PROBLEM REQUIREMENTS: In the listing below, a line holding "закарбованими у біографії" and a line holding "Хресної ходи." mark the range. Retype both exactly, with all lines between them.

DATA SHOWN:
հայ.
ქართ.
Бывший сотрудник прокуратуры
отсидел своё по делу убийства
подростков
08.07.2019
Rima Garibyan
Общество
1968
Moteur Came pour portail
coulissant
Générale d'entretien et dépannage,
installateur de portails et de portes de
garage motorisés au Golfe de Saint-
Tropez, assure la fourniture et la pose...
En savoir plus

==

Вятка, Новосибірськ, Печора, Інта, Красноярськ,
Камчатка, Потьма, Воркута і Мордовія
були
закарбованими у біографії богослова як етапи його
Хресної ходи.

--

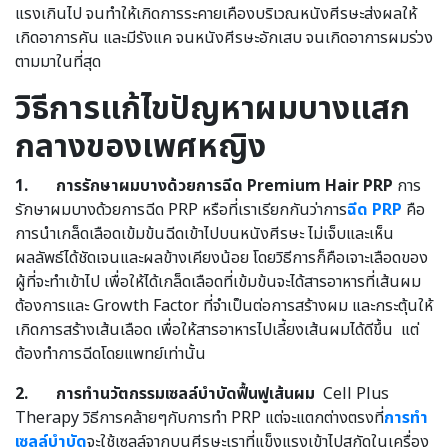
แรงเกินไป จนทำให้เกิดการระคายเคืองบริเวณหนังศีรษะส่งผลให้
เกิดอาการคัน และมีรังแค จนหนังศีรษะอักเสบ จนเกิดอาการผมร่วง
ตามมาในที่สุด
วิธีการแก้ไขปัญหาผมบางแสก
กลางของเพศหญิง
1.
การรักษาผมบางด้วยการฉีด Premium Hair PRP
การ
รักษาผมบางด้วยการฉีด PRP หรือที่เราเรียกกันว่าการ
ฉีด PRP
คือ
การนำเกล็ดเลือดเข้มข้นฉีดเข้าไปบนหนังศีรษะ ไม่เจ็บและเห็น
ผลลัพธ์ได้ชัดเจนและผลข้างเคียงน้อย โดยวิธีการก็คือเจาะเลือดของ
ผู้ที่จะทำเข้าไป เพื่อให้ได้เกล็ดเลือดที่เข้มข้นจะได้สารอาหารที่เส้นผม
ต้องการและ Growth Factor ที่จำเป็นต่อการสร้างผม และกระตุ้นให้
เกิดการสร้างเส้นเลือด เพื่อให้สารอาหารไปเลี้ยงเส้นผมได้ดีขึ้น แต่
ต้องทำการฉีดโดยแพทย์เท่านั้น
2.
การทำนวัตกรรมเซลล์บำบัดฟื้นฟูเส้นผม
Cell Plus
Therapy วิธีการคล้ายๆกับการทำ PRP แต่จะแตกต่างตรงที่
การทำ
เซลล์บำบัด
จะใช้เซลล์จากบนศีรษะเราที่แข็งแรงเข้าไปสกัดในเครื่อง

ANSWER TO THIS PROBLEM:
закарбованими у біографії богослова як етапи його
Хресної ходи.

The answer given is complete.